(TASK BRIEF):
All lines from the one with "Return results in <instances>...</instances>. Find" through the final line of the records below must be written out exactly, with no other text.
*-*-*
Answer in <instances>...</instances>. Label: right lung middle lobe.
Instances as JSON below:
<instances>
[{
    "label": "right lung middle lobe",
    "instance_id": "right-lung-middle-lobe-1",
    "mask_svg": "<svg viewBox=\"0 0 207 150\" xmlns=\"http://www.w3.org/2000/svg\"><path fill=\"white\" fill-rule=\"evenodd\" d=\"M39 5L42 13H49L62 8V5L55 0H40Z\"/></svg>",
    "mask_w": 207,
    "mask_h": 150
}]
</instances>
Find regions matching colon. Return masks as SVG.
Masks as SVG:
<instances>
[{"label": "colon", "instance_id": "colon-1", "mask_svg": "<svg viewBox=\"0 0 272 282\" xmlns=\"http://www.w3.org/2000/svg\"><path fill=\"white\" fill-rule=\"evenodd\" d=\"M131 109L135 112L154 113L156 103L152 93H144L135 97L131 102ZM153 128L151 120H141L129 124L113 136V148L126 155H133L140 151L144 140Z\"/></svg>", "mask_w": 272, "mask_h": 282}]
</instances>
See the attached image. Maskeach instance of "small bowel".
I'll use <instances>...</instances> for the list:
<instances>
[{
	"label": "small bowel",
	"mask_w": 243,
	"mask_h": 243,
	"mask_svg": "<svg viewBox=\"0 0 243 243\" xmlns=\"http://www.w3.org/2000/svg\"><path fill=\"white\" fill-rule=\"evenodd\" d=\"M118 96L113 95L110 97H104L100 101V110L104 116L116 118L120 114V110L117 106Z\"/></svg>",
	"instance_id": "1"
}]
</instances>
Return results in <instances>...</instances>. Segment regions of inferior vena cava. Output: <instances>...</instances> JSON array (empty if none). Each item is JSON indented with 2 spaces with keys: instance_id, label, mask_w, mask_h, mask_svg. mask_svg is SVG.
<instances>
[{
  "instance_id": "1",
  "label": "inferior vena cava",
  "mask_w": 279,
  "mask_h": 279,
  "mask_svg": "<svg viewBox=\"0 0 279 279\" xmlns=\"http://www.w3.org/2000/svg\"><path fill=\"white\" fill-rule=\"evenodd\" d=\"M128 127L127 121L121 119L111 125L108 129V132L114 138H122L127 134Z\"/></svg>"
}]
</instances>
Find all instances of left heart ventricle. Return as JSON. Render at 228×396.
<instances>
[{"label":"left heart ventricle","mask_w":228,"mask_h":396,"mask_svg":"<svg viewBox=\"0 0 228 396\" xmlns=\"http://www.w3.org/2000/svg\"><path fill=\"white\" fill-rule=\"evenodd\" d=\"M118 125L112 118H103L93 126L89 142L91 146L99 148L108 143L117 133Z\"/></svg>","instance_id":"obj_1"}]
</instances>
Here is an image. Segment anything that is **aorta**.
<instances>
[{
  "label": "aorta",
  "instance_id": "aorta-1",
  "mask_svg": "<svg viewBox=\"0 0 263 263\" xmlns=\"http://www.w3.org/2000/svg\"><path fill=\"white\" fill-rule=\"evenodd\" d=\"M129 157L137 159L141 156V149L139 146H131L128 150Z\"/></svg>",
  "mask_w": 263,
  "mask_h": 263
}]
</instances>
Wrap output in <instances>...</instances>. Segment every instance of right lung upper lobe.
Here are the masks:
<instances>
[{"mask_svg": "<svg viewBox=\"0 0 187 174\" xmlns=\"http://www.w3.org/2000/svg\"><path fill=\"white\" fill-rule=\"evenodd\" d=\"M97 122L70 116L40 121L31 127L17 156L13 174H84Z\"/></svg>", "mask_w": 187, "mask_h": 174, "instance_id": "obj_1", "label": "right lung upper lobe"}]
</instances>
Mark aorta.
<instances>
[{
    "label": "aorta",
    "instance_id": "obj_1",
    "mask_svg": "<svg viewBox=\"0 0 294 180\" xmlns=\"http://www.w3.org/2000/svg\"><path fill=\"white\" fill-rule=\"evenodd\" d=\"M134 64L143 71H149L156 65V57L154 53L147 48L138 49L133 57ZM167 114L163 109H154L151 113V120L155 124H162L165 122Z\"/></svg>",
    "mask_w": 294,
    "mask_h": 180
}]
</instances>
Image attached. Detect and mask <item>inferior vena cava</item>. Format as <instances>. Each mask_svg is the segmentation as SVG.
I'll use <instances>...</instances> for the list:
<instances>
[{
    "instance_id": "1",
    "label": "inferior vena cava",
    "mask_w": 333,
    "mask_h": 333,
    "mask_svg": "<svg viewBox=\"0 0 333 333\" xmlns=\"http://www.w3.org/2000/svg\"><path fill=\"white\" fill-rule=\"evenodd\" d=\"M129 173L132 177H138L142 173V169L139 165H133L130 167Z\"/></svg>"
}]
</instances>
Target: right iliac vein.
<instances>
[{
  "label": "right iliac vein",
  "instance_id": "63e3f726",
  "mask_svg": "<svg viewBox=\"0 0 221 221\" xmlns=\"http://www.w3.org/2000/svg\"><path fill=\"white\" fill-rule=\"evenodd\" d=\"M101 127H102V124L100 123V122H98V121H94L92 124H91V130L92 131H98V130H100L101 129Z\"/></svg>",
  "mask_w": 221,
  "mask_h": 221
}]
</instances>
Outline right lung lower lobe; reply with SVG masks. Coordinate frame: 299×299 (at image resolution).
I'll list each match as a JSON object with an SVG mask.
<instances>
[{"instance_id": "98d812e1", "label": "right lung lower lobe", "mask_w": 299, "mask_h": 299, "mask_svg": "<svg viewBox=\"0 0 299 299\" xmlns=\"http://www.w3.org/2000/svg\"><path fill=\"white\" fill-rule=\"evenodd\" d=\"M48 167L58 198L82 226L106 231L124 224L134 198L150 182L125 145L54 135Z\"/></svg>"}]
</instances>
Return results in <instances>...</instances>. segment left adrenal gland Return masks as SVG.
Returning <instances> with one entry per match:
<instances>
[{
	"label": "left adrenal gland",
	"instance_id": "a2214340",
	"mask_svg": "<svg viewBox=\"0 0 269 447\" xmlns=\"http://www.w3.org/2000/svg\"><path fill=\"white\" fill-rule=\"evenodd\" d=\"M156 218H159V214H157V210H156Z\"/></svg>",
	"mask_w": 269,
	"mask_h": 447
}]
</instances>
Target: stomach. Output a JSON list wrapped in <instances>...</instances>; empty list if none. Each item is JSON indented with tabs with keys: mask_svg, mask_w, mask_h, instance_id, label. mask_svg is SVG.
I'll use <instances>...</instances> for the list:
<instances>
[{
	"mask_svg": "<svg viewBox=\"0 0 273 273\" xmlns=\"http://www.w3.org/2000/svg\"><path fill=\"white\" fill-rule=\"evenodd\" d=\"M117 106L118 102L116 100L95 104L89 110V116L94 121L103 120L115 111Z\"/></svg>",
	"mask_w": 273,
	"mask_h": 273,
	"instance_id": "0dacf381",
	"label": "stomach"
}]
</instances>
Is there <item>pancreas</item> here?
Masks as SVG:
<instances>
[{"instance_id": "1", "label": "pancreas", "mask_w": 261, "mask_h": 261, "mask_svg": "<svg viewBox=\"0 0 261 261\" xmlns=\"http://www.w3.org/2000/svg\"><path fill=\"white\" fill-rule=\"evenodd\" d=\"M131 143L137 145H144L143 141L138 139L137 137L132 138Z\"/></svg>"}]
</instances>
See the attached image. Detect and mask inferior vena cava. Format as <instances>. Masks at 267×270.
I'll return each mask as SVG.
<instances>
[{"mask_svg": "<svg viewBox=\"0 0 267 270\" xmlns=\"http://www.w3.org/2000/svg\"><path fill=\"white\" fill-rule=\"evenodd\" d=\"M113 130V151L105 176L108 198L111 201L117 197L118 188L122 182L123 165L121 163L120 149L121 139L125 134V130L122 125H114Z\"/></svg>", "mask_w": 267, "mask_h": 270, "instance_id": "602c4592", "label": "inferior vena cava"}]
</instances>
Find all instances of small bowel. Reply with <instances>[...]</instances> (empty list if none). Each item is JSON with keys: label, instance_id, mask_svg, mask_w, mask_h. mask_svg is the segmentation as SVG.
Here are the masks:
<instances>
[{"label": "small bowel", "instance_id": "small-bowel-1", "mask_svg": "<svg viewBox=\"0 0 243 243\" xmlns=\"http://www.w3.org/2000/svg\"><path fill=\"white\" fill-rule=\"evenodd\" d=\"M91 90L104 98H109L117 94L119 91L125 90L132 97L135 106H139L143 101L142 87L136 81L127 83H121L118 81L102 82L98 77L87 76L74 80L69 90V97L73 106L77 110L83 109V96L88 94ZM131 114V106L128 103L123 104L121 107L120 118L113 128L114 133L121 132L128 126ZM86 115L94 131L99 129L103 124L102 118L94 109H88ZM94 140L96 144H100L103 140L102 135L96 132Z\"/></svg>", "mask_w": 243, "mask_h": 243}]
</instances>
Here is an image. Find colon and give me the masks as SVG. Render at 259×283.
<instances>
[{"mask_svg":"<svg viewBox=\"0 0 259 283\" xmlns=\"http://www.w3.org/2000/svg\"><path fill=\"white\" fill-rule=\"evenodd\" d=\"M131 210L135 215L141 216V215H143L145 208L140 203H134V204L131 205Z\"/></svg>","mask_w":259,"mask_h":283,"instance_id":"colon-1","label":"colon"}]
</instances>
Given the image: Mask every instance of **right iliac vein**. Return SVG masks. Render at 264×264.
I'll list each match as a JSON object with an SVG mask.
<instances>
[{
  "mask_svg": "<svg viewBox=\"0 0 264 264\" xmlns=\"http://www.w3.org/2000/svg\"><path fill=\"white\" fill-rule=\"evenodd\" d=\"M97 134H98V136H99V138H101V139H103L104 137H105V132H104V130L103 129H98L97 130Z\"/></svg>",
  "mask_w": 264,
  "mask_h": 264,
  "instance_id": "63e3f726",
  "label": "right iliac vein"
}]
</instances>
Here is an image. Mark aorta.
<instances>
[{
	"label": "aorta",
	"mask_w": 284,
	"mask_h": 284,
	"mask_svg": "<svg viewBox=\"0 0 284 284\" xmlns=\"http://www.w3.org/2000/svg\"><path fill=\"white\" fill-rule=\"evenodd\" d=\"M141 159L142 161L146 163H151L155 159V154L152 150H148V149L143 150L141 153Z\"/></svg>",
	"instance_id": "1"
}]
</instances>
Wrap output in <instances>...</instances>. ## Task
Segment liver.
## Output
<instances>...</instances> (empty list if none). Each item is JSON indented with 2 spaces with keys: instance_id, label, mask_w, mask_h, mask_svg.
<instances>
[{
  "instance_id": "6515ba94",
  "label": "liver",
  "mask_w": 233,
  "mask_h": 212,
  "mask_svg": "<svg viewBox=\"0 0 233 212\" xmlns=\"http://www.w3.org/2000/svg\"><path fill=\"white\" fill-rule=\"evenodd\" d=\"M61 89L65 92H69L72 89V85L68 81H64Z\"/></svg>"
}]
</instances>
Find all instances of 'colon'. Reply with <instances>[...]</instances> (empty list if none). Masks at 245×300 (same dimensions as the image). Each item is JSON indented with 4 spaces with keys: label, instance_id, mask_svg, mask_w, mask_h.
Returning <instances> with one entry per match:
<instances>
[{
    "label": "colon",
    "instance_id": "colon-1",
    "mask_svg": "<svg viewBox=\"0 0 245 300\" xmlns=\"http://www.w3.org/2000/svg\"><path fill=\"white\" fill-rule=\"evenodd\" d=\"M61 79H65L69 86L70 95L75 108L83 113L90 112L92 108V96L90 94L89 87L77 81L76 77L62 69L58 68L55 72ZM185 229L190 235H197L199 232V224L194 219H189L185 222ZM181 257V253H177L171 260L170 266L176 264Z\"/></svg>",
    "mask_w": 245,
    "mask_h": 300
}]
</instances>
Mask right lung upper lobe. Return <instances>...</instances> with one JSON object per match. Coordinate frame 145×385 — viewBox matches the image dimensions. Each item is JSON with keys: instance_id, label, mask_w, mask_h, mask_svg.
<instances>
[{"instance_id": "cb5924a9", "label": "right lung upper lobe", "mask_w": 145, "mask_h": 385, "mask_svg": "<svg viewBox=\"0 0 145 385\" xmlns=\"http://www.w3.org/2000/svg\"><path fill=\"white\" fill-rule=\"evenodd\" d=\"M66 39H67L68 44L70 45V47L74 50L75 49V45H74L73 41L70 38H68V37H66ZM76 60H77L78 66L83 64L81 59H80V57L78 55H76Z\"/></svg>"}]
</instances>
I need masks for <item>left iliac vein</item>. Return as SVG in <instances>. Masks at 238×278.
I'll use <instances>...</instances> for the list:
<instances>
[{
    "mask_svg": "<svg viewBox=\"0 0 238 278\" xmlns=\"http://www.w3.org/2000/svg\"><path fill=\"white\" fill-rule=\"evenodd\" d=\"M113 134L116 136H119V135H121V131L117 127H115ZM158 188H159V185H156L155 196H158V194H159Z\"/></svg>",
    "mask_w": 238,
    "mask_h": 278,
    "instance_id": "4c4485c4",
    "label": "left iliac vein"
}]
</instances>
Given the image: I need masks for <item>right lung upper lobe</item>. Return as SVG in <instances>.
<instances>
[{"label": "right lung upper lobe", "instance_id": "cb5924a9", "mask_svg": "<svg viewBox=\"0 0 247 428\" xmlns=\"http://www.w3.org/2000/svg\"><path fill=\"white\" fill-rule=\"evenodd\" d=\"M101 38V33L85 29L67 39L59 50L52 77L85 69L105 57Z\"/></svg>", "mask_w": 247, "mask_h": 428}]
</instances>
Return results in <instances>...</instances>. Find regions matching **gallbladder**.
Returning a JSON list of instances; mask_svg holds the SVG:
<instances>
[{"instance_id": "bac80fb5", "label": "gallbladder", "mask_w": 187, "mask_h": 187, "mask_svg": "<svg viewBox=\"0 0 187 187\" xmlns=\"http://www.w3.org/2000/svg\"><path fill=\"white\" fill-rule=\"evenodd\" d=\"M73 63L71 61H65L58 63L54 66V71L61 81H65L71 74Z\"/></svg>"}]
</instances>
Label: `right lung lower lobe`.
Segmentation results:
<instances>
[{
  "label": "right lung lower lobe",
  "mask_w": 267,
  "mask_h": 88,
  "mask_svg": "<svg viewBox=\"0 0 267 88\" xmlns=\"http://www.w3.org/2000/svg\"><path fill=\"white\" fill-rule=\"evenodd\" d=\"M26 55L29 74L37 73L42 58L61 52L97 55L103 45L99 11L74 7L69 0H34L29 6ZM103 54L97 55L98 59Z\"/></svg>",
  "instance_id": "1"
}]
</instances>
*-*-*
(RESPONSE BELOW):
Return results in <instances>...</instances>. Find regions matching **gallbladder**.
Returning a JSON list of instances; mask_svg holds the SVG:
<instances>
[{"instance_id": "bac80fb5", "label": "gallbladder", "mask_w": 187, "mask_h": 187, "mask_svg": "<svg viewBox=\"0 0 187 187\" xmlns=\"http://www.w3.org/2000/svg\"><path fill=\"white\" fill-rule=\"evenodd\" d=\"M73 63L71 61H65L58 63L54 66V71L61 81H65L71 74Z\"/></svg>"}]
</instances>
Label: `right lung lower lobe`.
Segmentation results:
<instances>
[{
  "label": "right lung lower lobe",
  "mask_w": 267,
  "mask_h": 88,
  "mask_svg": "<svg viewBox=\"0 0 267 88\" xmlns=\"http://www.w3.org/2000/svg\"><path fill=\"white\" fill-rule=\"evenodd\" d=\"M26 55L29 74L37 73L42 58L61 52L97 55L103 45L99 11L74 7L69 0H34L29 6ZM103 54L97 55L98 59Z\"/></svg>",
  "instance_id": "1"
}]
</instances>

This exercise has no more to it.